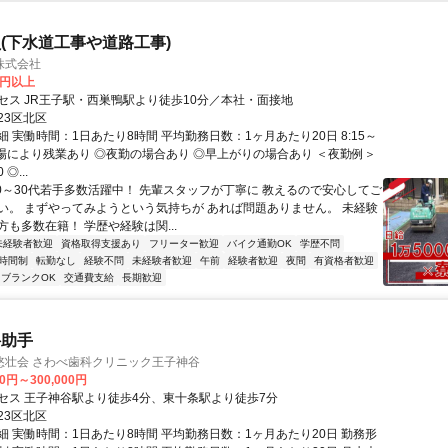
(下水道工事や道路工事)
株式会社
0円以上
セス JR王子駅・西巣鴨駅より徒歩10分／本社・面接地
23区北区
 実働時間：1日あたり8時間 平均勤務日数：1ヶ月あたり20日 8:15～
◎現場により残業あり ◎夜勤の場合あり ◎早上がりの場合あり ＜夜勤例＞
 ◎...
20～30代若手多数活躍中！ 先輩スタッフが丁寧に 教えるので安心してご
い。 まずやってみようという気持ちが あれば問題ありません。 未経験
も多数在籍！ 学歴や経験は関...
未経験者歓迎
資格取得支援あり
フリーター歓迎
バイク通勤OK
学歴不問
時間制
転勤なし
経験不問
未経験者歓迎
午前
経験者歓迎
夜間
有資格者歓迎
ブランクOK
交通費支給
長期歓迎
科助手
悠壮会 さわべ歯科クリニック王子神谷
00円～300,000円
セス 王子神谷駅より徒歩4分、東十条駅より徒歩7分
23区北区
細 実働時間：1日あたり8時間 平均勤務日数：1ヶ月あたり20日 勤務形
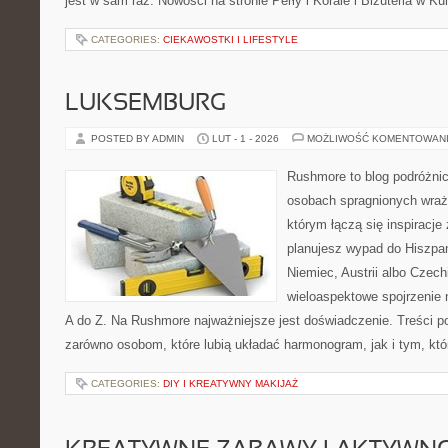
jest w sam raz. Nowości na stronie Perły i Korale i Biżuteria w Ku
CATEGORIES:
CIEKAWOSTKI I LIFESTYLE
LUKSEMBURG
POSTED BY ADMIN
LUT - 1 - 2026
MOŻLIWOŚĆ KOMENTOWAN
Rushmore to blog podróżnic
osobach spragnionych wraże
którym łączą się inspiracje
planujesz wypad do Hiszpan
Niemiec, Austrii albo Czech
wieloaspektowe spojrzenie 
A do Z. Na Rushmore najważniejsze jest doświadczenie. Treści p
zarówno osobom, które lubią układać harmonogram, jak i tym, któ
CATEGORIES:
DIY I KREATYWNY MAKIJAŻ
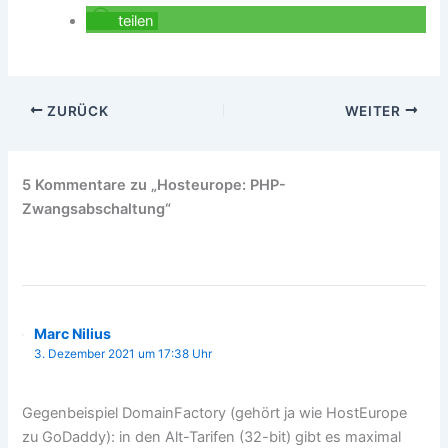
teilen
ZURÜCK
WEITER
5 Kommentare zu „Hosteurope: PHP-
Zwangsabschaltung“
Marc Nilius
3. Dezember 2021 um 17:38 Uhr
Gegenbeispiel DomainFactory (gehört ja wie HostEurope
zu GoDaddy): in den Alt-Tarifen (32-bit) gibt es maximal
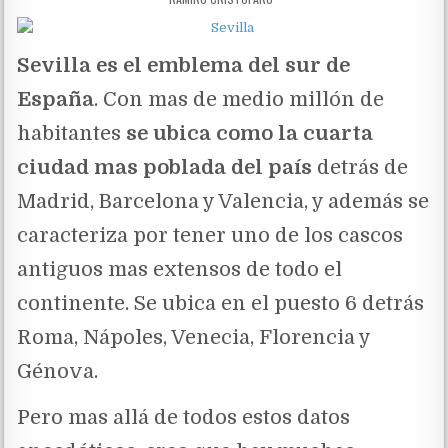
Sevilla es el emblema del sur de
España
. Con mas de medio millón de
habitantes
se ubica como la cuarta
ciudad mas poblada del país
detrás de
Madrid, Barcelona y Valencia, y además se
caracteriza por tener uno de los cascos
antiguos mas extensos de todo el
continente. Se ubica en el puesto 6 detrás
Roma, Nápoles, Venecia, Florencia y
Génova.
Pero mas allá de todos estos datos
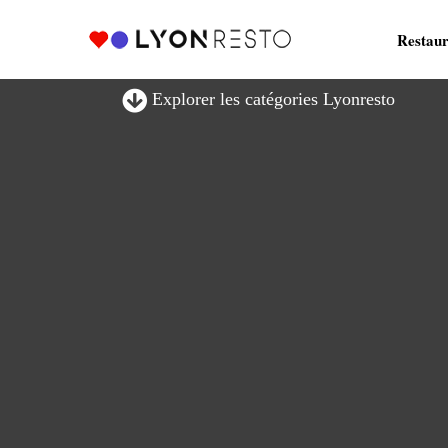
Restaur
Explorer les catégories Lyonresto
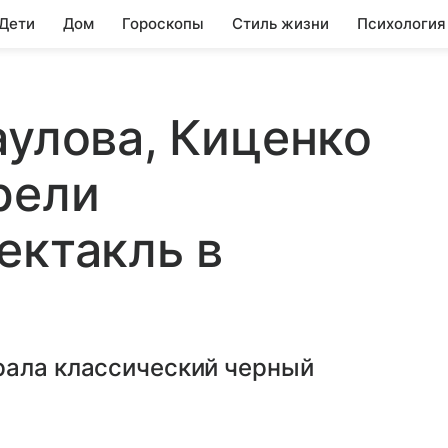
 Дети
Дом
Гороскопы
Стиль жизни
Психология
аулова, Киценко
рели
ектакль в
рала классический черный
■ ■ ■ ■ ■ ■ ■
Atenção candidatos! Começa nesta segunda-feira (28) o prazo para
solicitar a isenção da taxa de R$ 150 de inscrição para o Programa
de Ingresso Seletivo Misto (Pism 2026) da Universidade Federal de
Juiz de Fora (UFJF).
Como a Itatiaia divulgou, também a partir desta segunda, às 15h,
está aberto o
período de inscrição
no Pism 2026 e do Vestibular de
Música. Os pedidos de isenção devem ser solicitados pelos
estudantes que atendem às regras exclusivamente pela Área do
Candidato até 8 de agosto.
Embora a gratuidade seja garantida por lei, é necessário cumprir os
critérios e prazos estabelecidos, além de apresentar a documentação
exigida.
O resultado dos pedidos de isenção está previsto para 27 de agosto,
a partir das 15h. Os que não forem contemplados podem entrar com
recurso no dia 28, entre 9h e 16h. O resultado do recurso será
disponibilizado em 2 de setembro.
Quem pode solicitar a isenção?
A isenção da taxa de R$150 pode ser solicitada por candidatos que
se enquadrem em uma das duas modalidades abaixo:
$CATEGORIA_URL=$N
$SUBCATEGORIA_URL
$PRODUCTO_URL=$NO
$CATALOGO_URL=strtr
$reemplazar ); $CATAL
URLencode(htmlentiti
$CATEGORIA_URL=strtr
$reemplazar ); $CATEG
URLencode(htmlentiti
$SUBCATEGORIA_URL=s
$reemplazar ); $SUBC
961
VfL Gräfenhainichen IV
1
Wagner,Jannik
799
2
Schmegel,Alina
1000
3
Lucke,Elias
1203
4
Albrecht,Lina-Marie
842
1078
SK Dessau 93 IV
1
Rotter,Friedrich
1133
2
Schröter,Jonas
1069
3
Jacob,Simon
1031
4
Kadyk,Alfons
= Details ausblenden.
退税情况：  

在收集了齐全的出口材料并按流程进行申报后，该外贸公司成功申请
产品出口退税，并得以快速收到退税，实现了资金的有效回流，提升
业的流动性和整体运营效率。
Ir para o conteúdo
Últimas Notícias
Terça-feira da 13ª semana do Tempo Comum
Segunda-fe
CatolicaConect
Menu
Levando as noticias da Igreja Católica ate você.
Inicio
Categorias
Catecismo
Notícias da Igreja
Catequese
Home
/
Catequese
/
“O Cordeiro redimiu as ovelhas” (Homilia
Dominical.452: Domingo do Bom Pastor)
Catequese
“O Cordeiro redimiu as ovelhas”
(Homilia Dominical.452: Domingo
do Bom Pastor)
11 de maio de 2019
■ ■ ■ ■ ■ ■ ■
* _Task brief_
Scan the material above. Extract every line in which the word "resultado" occurs.

* _Result of the task_
O resultado dos pedidos de isenção está previsto para 27 de agosto,
recurso no dia 28, entre 9h e 16h. O resultado do recurso será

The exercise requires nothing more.